Exercise directions => Where a line of the data below has the string "Qual", copy that line.

◇ ◇ ◇ ◇ ◇ ◇ ◇

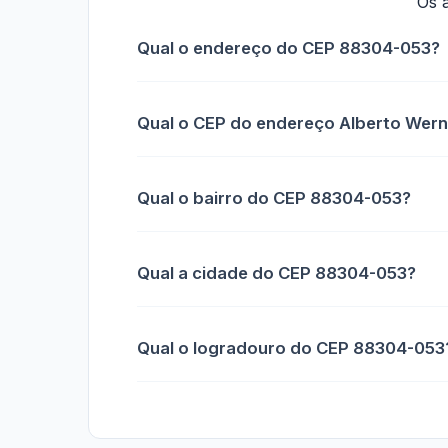
Os 
Qual o endereço do CEP 88304-053?
Qual o CEP do endereço Alberto Werne
Qual o bairro do CEP 88304-053?
Qual a cidade do CEP 88304-053?
Qual o logradouro do CEP 88304-053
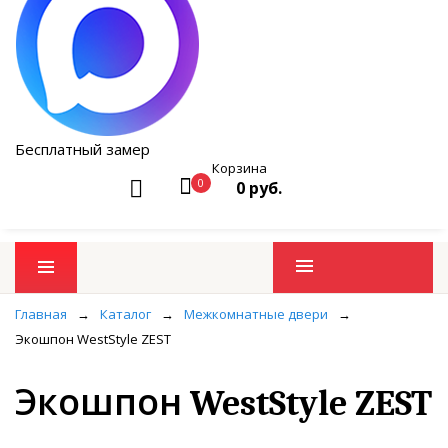
Бесплатный замер
Корзина
0
0 руб.
Промо товары
Главная
→
Каталог
→
Межкомнатные двери
→
Экошпон WestStyle ZEST
Экошпон WestStyle ZEST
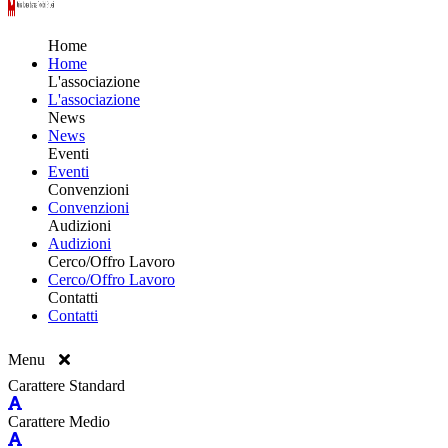
Home
Home
L'associazione
L'associazione
News
News
Eventi
Eventi
Convenzioni
Convenzioni
Audizioni
Audizioni
Cerco/Offro Lavoro
Cerco/Offro Lavoro
Contatti
Contatti
Menu
Carattere Standard
Carattere Medio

◇ ◇ ◇ ◇ ◇ ◇ ◇

Exercise output =>
Qual o endereço do CEP 88304-053?
Qual o CEP do endereço Alberto Werne
Qual o bairro do CEP 88304-053?
Qual a cidade do CEP 88304-053?
Qual o logradouro do CEP 88304-053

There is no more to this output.